Massive security flaw may threaten millions of Samsung Galaxy phones - ganram
http://mashable.com/2015/06/17/samsung-phones-security-flaw/

======
_jomo
NowSecure has some details about this flaw [0]. Summary:

The SwiftKey keyboard (which can't be uninstalled) checks for language packs
via HTTP:

    
    
        http://skslm.swiftkey.net/samsung/downloads/v1.3-USA/languagePacks.json
    

That returns a list of download URLs and SHA1 hashes (which are obviously
useless when they're in the same plain text response). These download links
look like:

    
    
        http://skslm.swiftkey.net/samsung/downloads/v1.3-USA/en_US.zip
    

The zip file is downloaded and then extracted as system user. The zip file may
contain paths like ../../../../../../../../data/payload, which basically
allows to write anywhere on the file system.

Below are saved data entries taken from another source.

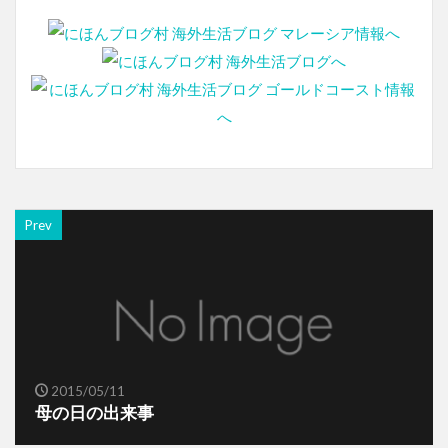
Prev
2015/05/11
母の日の出来事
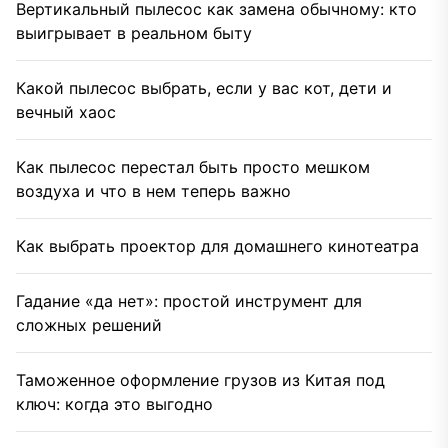
Вертикальный пылесос как замена обычному: кто
выигрывает в реальном быту
Какой пылесос выбрать, если у вас кот, дети и
вечный хаос
Как пылесос перестал быть просто мешком
воздуха и что в нем теперь важно
Как выбрать проектор для домашнего кинотеатра
Гадание «да нет»: простой инструмент для
сложных решений
Таможенное оформление грузов из Китая под
ключ: когда это выгодно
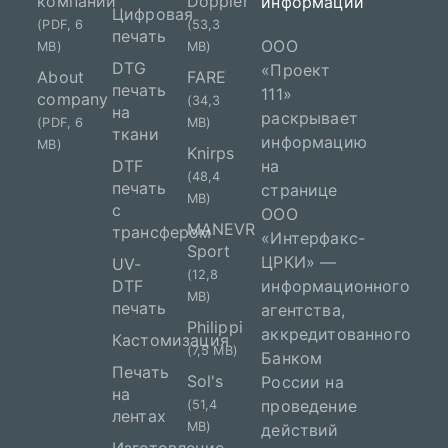
компании
Doppler
информации
Цифровая
(PDF, 6
(53,3
печать
ООО
MB)
MB)
DTG
«Проект
About
FARE
печать
111»
company
(34,3
на
раскрывает
(PDF, 6
MB)
ткани
информацию
MB)
Knirps
DTF
на
(48,4
печать
странице
MB)
с
ООО
MANEVR
трансфером
«Интерфакс-
Sport
ЦРКИ» —
UV-
(12,8
DTF
информационного
MB)
печать
агентства,
Philippi
аккредитованного
Кастомизация
(7,5 MB)
Банком
Печать
Sol's
России на
на
проведение
(51,4
лентах
MB)
действий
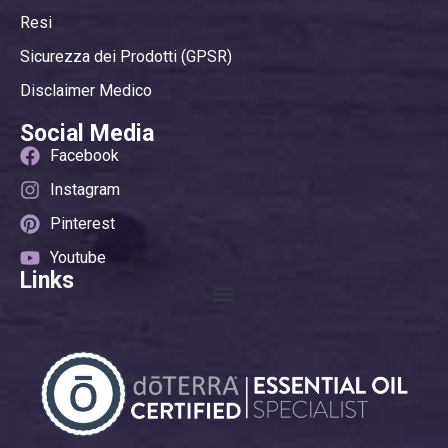
Resi
Sicurezza dei Prodotti (GPSR)
Disclaimer Medico
Social Media
Facebook
Instagram
Pinterest
Youtube
Links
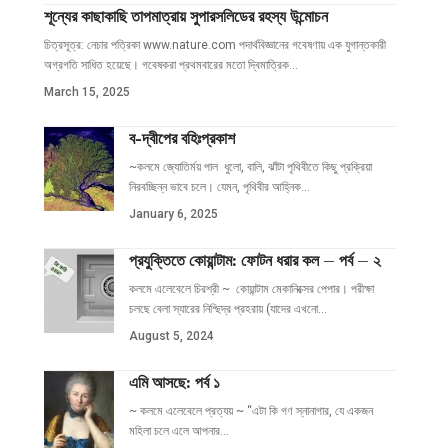
শূন্যের কাছাকাছি তাপমাত্রায় সুপারসলিডের রহস্য উন্মোচন
চিত্রসূত্র: নেচার পত্রিকা www.nature.com পদার্থবিজ্ঞানের গবেষণায় এক যুগান্তকারী
অগ্রগতি সাধিত হয়েছে। গবেষকরা প্রথমবারের মতো দ্বিমাত্রিক
…
March 15, 2025
ব-দ্বীপের বহিঃপ্রকাশ
~কলমে জ্যোতির্ময় পাল ধুলো, বালি, ঝাঁটা পৃথিবীতে কিছু প্রক্রিয়া
নিরবচ্ছিন্ন ভাবে চলে। যেমন, পৃথিবীর আহ্নিক
…
January 6, 2025
প্রযুক্তিতে কোয়ান্টাম: ফোটন ধরার কল – পর্ব – ২
কলমে এলেবেলে চিরশ্রী ~ কোয়ান্টাম মেকানিক্সের পেপার। পরীক্ষা
চলছে বেলা স্যারের নিশ্ছিদ্র প্রহরায় (যাদের এখনো
…
August 5, 2024
এমি আসছে: পর্ব ১
~ কলমে এলেবেলে প্রত্যয় ~ “এটা কি গণ স্নানাগার, যে একজন
মহিলা চলে এলে আপনার
…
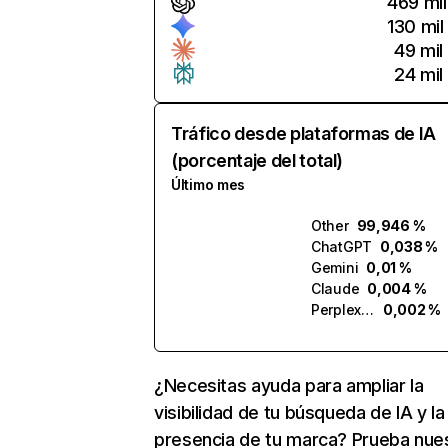
469 mil
130 mil
49 mil
24 mil
Tráfico desde plataformas de IA
(porcentaje del total)
Último mes
Other
99,946 %
ChatGPT
0,038 %
Gemini
0,01 %
Claude
0,004 %
Perplexity
0,002 %
¿Necesitas ayuda para ampliar la
visibilidad de tu búsqueda de IA y la
presencia de tu marca? Prueba nue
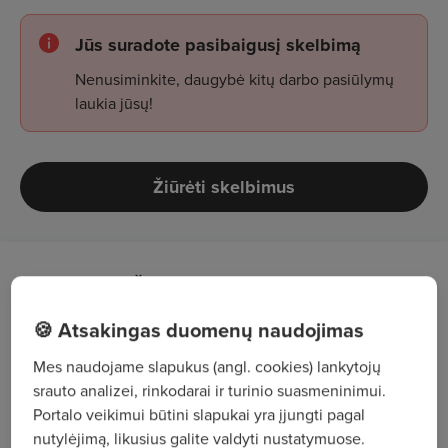
Jūs suradote pasibaigusį skelbimą
Nenusiminkite, daugybė kitų darbo pasiūlymų
laukia jūsų!
Žiūrėti skelbimus
KOKIOS UŽDUOTYS LAUKIA:
🍪 Atsakingas duomenų naudojimas
rengti kelių priežiūros ir statybos darbų
techninę dokumentaciją bei kitus dokumentus;
Mes naudojame slapukus (angl. cookies) lankytojų
srauto analizei, rinkodarai ir turinio suasmeninimui.
ruošti nuolatinės priežiūros darbų sąmatas,
Portalo veikimui būtini slapukai yra įjungti pagal
derinti su užsakovu;
nutylėjimą, likusius galite valdyti nustatymuose.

This can be (ab)used for a system level remote code execution.

Ryan Welton also published a video demonstrating the exploit. [1]

0: [https://www.nowsecure.com/blog/2015/06/16/remote-code-
execut...](https://www.nowsecure.com/blog/2015/06/16/remote-code-execution-as-
system-user-on-samsung-phones/)

1:
[https://www.youtube.com/watch?v=uvvejToiWrY](https://www.youtube.com/watch?v=uvvejToiWrY)